In accordance with the law of probability, the most ruthless and ruthless liars, who are themselves known to politicians, will now and then tell the truth.

Jonathan Aitken pronounced the word "guilty" on a dock in Old Bailey, and Donald Trump told a MAGA rally, "I love the poorly educated."

Until this morning, Boris Johnson seemed to be the exception to prove the rule. After the continuous brazen mendacity that stretches over years, the reflex to hear him say it's a gloriously sunny afternoon is to wipe out a hand for the next umbrella.
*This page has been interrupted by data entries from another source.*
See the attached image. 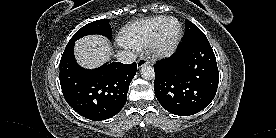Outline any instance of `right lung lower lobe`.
Wrapping results in <instances>:
<instances>
[{
	"instance_id": "obj_1",
	"label": "right lung lower lobe",
	"mask_w": 276,
	"mask_h": 138,
	"mask_svg": "<svg viewBox=\"0 0 276 138\" xmlns=\"http://www.w3.org/2000/svg\"><path fill=\"white\" fill-rule=\"evenodd\" d=\"M74 43L69 42L60 61V85L66 102L80 115L90 120L115 116L127 101L136 63H106L88 70L74 58Z\"/></svg>"
}]
</instances>
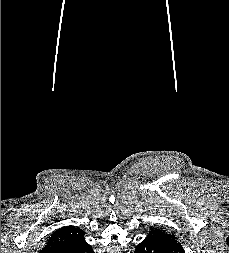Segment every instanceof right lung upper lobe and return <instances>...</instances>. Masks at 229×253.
Masks as SVG:
<instances>
[{
  "instance_id": "obj_1",
  "label": "right lung upper lobe",
  "mask_w": 229,
  "mask_h": 253,
  "mask_svg": "<svg viewBox=\"0 0 229 253\" xmlns=\"http://www.w3.org/2000/svg\"><path fill=\"white\" fill-rule=\"evenodd\" d=\"M84 234L83 230L74 226L59 228L53 232L40 253H55L60 249L67 248L83 240Z\"/></svg>"
}]
</instances>
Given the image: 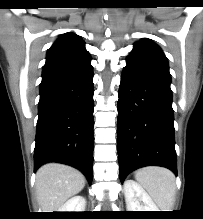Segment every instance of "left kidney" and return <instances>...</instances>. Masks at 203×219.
<instances>
[{
    "instance_id": "5707ae66",
    "label": "left kidney",
    "mask_w": 203,
    "mask_h": 219,
    "mask_svg": "<svg viewBox=\"0 0 203 219\" xmlns=\"http://www.w3.org/2000/svg\"><path fill=\"white\" fill-rule=\"evenodd\" d=\"M124 194L128 211H159L147 192L134 180L124 182Z\"/></svg>"
}]
</instances>
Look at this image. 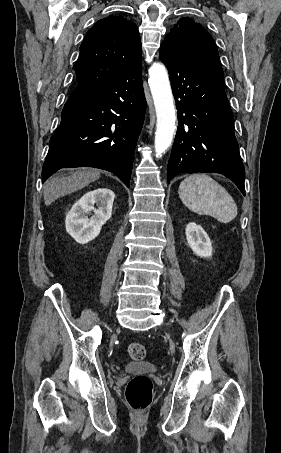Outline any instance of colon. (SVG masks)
Returning a JSON list of instances; mask_svg holds the SVG:
<instances>
[{"label": "colon", "mask_w": 281, "mask_h": 453, "mask_svg": "<svg viewBox=\"0 0 281 453\" xmlns=\"http://www.w3.org/2000/svg\"><path fill=\"white\" fill-rule=\"evenodd\" d=\"M146 348L142 344H134L129 348V356L133 362H143ZM125 399L128 408L135 413L146 412L152 400V382L146 375L132 376L125 388Z\"/></svg>", "instance_id": "1"}]
</instances>
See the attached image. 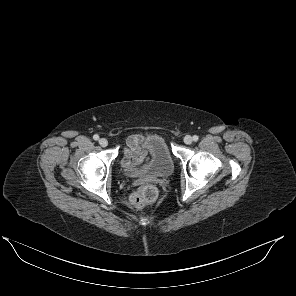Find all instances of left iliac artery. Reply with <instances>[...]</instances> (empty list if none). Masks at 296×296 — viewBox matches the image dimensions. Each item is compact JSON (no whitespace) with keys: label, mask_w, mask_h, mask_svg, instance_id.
I'll list each match as a JSON object with an SVG mask.
<instances>
[{"label":"left iliac artery","mask_w":296,"mask_h":296,"mask_svg":"<svg viewBox=\"0 0 296 296\" xmlns=\"http://www.w3.org/2000/svg\"><path fill=\"white\" fill-rule=\"evenodd\" d=\"M198 139H199V138H198L197 135H194V136H193V140H194V141H198Z\"/></svg>","instance_id":"obj_1"}]
</instances>
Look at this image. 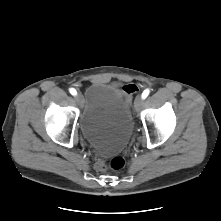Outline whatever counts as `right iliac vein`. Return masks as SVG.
<instances>
[{"label":"right iliac vein","instance_id":"1","mask_svg":"<svg viewBox=\"0 0 221 221\" xmlns=\"http://www.w3.org/2000/svg\"><path fill=\"white\" fill-rule=\"evenodd\" d=\"M75 100L81 106L83 104V96H82V94L78 93L77 95H75Z\"/></svg>","mask_w":221,"mask_h":221}]
</instances>
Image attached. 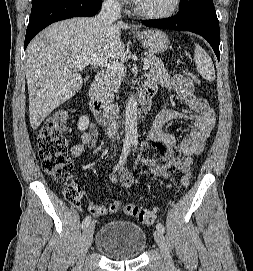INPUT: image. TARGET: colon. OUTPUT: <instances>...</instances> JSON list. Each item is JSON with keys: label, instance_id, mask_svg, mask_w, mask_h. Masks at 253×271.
<instances>
[{"label": "colon", "instance_id": "1", "mask_svg": "<svg viewBox=\"0 0 253 271\" xmlns=\"http://www.w3.org/2000/svg\"><path fill=\"white\" fill-rule=\"evenodd\" d=\"M188 75L192 76L191 73ZM69 120L70 112L68 110H58L53 113L39 131L37 147L43 171L64 185L63 191L67 201L77 204L81 198V190L76 184L66 182L67 175L73 168V160L68 153V140L65 136ZM190 180V173H185L181 177L180 186H188ZM120 208L121 202L118 200L112 201L109 205V210L112 213L118 212ZM123 211L144 224H153L157 218L155 211L136 204L124 205Z\"/></svg>", "mask_w": 253, "mask_h": 271}]
</instances>
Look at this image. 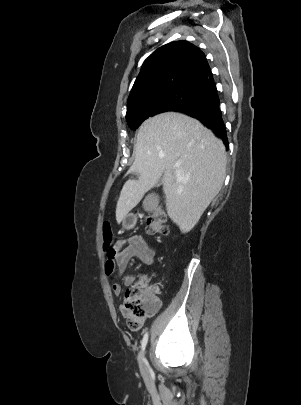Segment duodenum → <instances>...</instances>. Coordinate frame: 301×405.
I'll return each instance as SVG.
<instances>
[{
    "label": "duodenum",
    "instance_id": "duodenum-1",
    "mask_svg": "<svg viewBox=\"0 0 301 405\" xmlns=\"http://www.w3.org/2000/svg\"><path fill=\"white\" fill-rule=\"evenodd\" d=\"M143 204L145 207H149L150 212L154 213L161 206V201L156 194H149Z\"/></svg>",
    "mask_w": 301,
    "mask_h": 405
}]
</instances>
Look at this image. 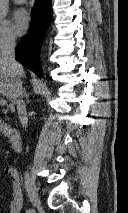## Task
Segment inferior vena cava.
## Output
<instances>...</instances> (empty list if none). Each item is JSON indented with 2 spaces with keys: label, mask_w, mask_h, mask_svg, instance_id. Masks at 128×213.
<instances>
[{
  "label": "inferior vena cava",
  "mask_w": 128,
  "mask_h": 213,
  "mask_svg": "<svg viewBox=\"0 0 128 213\" xmlns=\"http://www.w3.org/2000/svg\"><path fill=\"white\" fill-rule=\"evenodd\" d=\"M15 46V37L12 35L6 36L1 46V58L9 67L10 74L14 78V83L11 90V97L13 102L17 106L18 117L21 124L23 125V127H26L28 118L26 113V105L23 100V88L21 82L23 68L15 60Z\"/></svg>",
  "instance_id": "inferior-vena-cava-1"
}]
</instances>
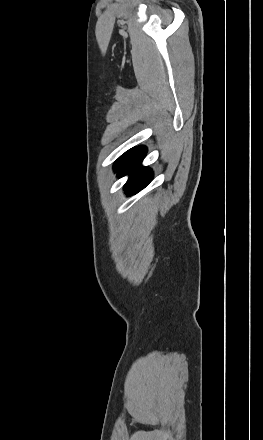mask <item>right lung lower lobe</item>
Returning a JSON list of instances; mask_svg holds the SVG:
<instances>
[{"instance_id":"1","label":"right lung lower lobe","mask_w":263,"mask_h":440,"mask_svg":"<svg viewBox=\"0 0 263 440\" xmlns=\"http://www.w3.org/2000/svg\"><path fill=\"white\" fill-rule=\"evenodd\" d=\"M146 155V148L139 146L131 152L124 163L116 170L118 176L129 175V179L124 186V190L128 195L136 194L145 188L153 178L152 171L141 165Z\"/></svg>"}]
</instances>
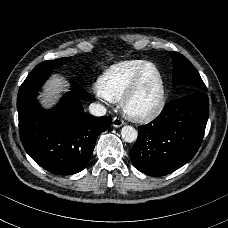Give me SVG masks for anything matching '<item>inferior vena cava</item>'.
Masks as SVG:
<instances>
[{
	"label": "inferior vena cava",
	"mask_w": 228,
	"mask_h": 228,
	"mask_svg": "<svg viewBox=\"0 0 228 228\" xmlns=\"http://www.w3.org/2000/svg\"><path fill=\"white\" fill-rule=\"evenodd\" d=\"M89 112L94 116H104L106 114V108L97 103H91L89 105Z\"/></svg>",
	"instance_id": "602c4592"
}]
</instances>
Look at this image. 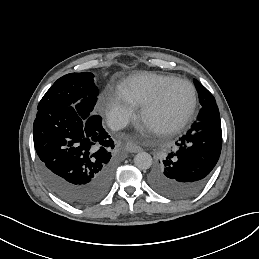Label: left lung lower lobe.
Here are the masks:
<instances>
[{
    "label": "left lung lower lobe",
    "instance_id": "left-lung-lower-lobe-1",
    "mask_svg": "<svg viewBox=\"0 0 259 259\" xmlns=\"http://www.w3.org/2000/svg\"><path fill=\"white\" fill-rule=\"evenodd\" d=\"M175 144L177 151L150 173L149 184L161 195L185 199L205 186L219 159L222 131L217 104L202 107L190 130Z\"/></svg>",
    "mask_w": 259,
    "mask_h": 259
}]
</instances>
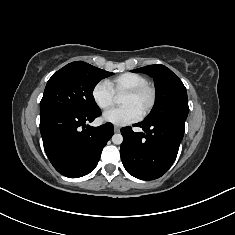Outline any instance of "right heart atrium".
I'll use <instances>...</instances> for the list:
<instances>
[{
  "mask_svg": "<svg viewBox=\"0 0 235 235\" xmlns=\"http://www.w3.org/2000/svg\"><path fill=\"white\" fill-rule=\"evenodd\" d=\"M94 103L102 110L110 108L115 100V93L110 87L108 81L97 82L91 91Z\"/></svg>",
  "mask_w": 235,
  "mask_h": 235,
  "instance_id": "right-heart-atrium-1",
  "label": "right heart atrium"
}]
</instances>
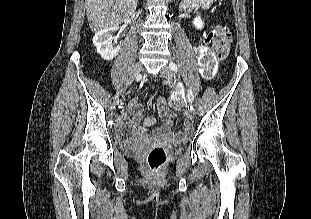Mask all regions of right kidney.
<instances>
[{"label": "right kidney", "mask_w": 311, "mask_h": 219, "mask_svg": "<svg viewBox=\"0 0 311 219\" xmlns=\"http://www.w3.org/2000/svg\"><path fill=\"white\" fill-rule=\"evenodd\" d=\"M116 30L117 27L103 29L97 32L93 38V44L104 60H112L119 53L120 45L112 43L113 33Z\"/></svg>", "instance_id": "1"}]
</instances>
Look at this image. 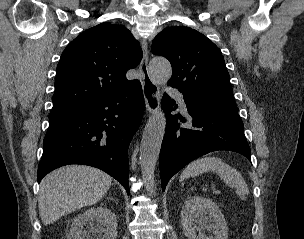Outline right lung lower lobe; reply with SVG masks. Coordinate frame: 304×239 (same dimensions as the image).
Listing matches in <instances>:
<instances>
[{
    "instance_id": "obj_1",
    "label": "right lung lower lobe",
    "mask_w": 304,
    "mask_h": 239,
    "mask_svg": "<svg viewBox=\"0 0 304 239\" xmlns=\"http://www.w3.org/2000/svg\"><path fill=\"white\" fill-rule=\"evenodd\" d=\"M144 110L138 80L76 112L50 118L37 180L68 164L99 168L129 194L128 146Z\"/></svg>"
}]
</instances>
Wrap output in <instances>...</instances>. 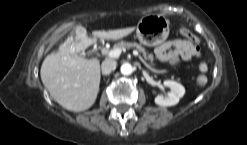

And then, in his letter to Donald Tusk, he was inexplicably mistaken. Actually, there may be an explanation. Even the most reliable metronomes of all disciplines are under intense pressure. Imagine if Steve Davis had missed this simple pot to give Dennis Taylor the "black ball" in the 1985 World Snooker Final.

Johnson's mistake was a short sentence. "The time is very short," he wrote to the President of the European Council – and for the first time in his memory, his honesty was beyond doubt.

It is not so short that he will remember the Commons at an early stage to reflect on this lovely little crisis. Still, it's pretty short.

The end of a long, unbeaten run brings with it mixed emotions. As Mike Tyson was beaten by Buster Douglas in Tokyo, the amusement of seeing a champion you thought was unbeatable comes with the sharpness that Johnson superfans have.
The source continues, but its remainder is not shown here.